The Bad Man and His Flag

I am the organizer of a very successful book club here in South Florida. We have been going strong for almost three years and have an incredible group of members. For next month, we are reading the graphic novel, Maus: A Survivor's Tale by Art Spiegelman. It is the story of the author's father in Poland before, during, and after World War II. If you're not an idiot, obviously you know that this book is about the Holocaust and even though it is in a "comic book" format, the horror and sadness witnesses by the father are as vivid as if they were photographs.

I have the book on my bedside table and this morning Dante saw it.

"What's this book about Mommy?" he asked me. To him, it seemed like one of his books; cartoon character mice on the cover (Spiegelman depicts Jews as mice and Nazis as cats) with a Hitler-esque cat silhouette emblazoned by the backdrop of a swastika. I didn't realize how difficult a question he had just asked me. I tried to brush it off with, "Oh that's just a grown up book", but I've got a smart kiddo and he noticed that the mice "looked scared" and the "daddy mouse" was holding a gun. Brushing it off wasn't working with him so I knew I had to explain something to him.

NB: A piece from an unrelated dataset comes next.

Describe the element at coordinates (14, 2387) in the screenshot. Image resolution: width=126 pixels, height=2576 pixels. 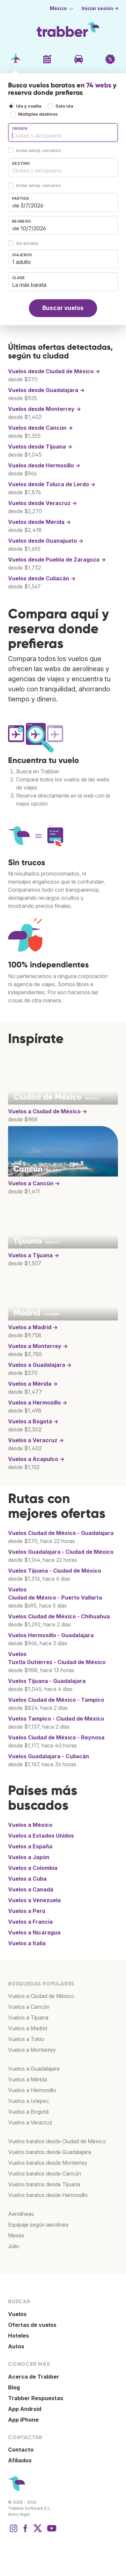
I see `Blog` at that location.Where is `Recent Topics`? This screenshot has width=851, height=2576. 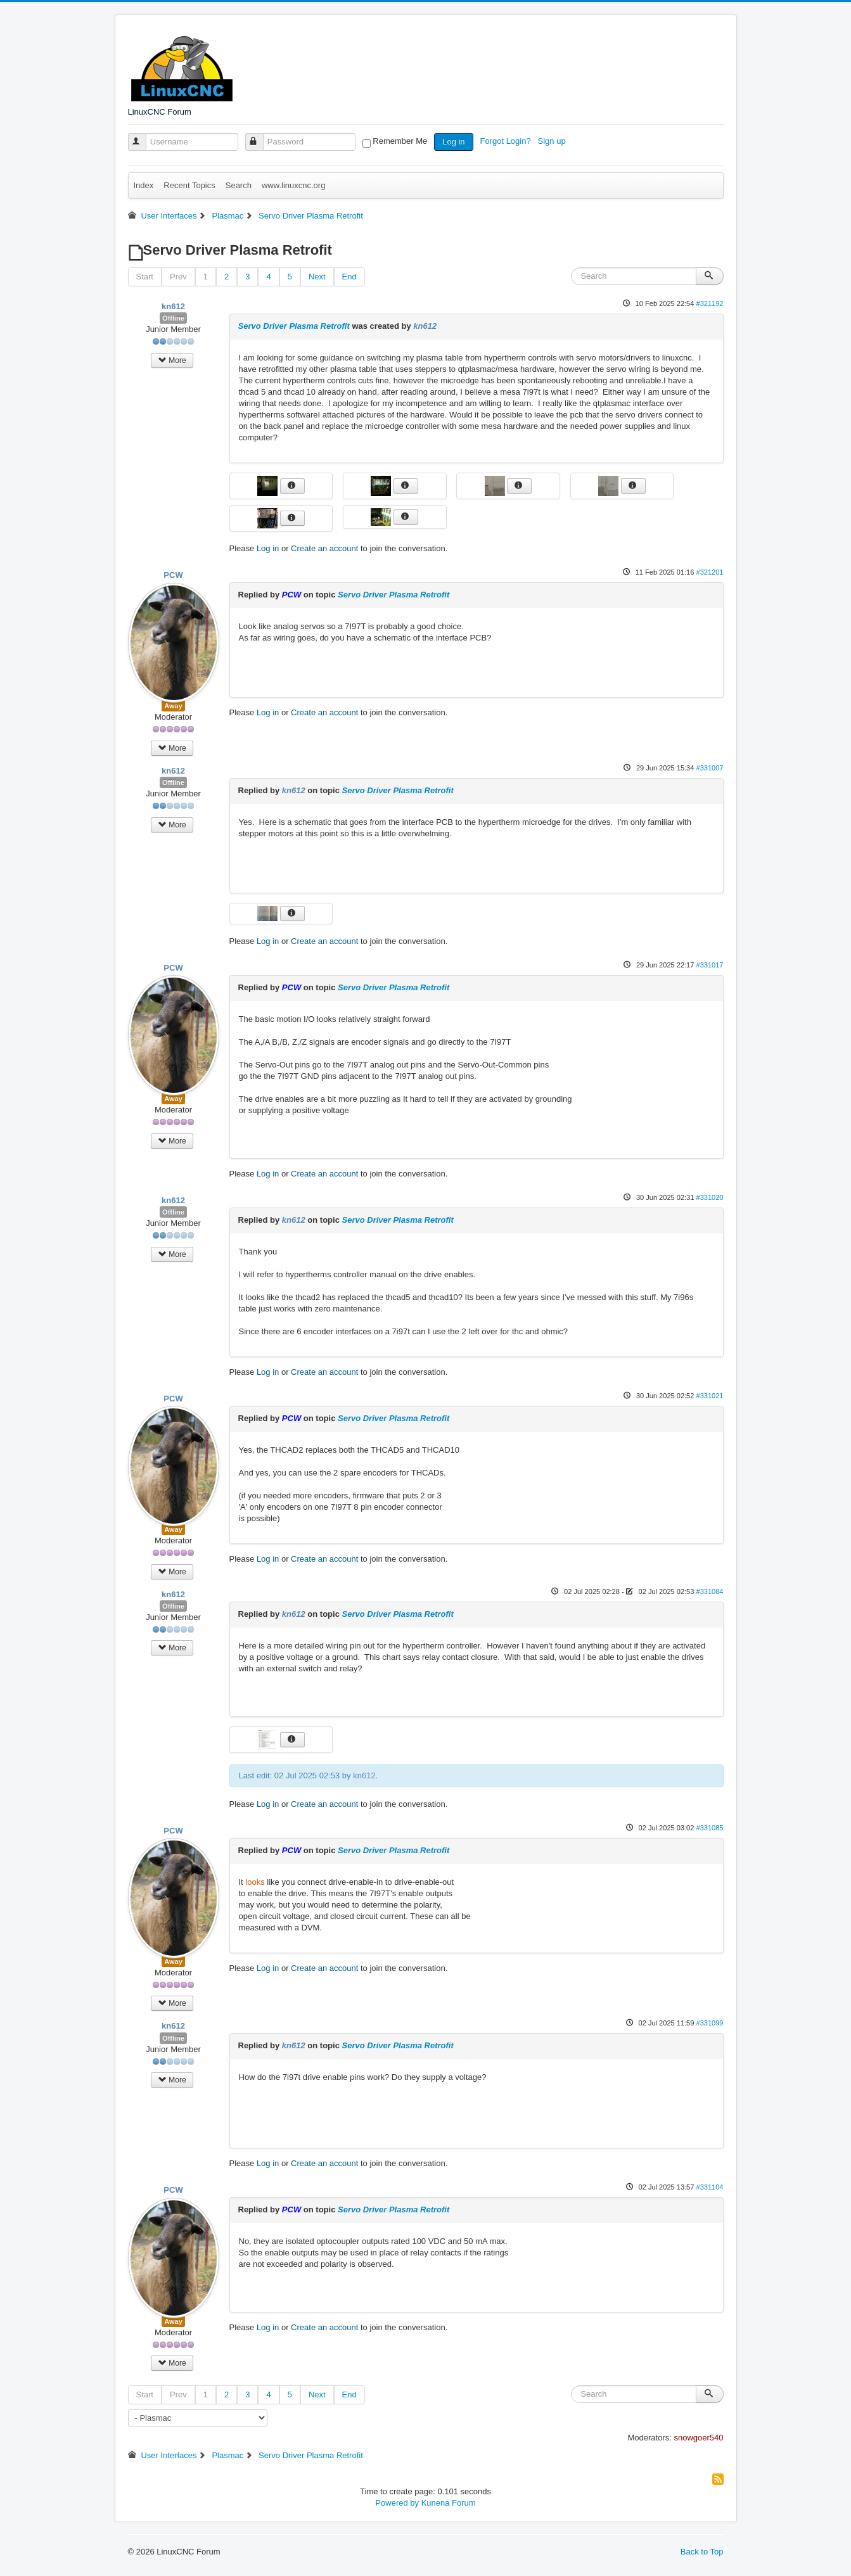 Recent Topics is located at coordinates (189, 185). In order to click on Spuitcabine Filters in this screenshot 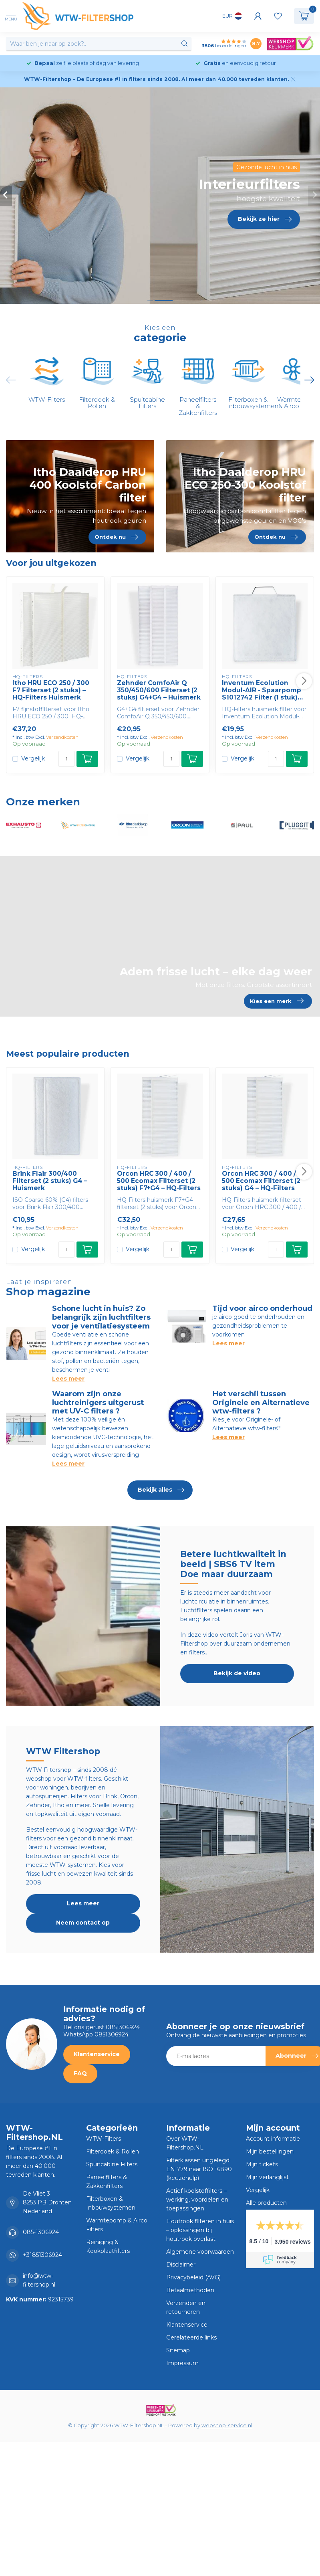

Now obviously, I was not going to sit my 4.5 year old in front of the History Channel's "The Holocaust" or look up images on the internet of Auschwitz and the like, but I knew that I had to explain to him why the mouse had a gun and why they were scared. So I did the best I could and came up with this:

"Dante, a long time ago there was a very bad man who had a flag with that symbol on it. And this very bad man had a lot of other bad guys who would do what he told them to do. The bad man did not like people who were different than he was. He thought he was better than them. So he told all of his bad guy friends to hurt the people he didn't like and he would scare them by waving his flag with the symbol on it. When people saw that flag or the bad man and his friends, they were very scared because they knew they were either going to be hurt or die. But not everyone who saw the bad man and his flag died, so after the bad man was defeated by good guys, they decided to tell their story so that people would remember the bad man and his flag and would never let it happen again. This is the story of one good guy who escaped from the bad man and when you are a grown up, I will let you read it."

Whew! He seemed to have been appeased by that but it really made me sad. It made me sad to know that this innocence to the horrors of world and of man's inhumanity to man will be lost one day. It made me sad that one day, the story of the bad man and his flag will evolve into gruesome images of bodies, millions of bodies, among them children and mothers. It made me sad that as benign as the phrase, "the bad man and his flag" sounds, the reality is so devastating that it will change a person forever.

Would that I could never let my kids know about these things.

I wish, but that's not fair.

So for now, Dante is as protected as he can be from the story of the bad man and his flag, but my heart breaks for those people who weren't protected so long ago, and for the innocence my children will lose when learning about them.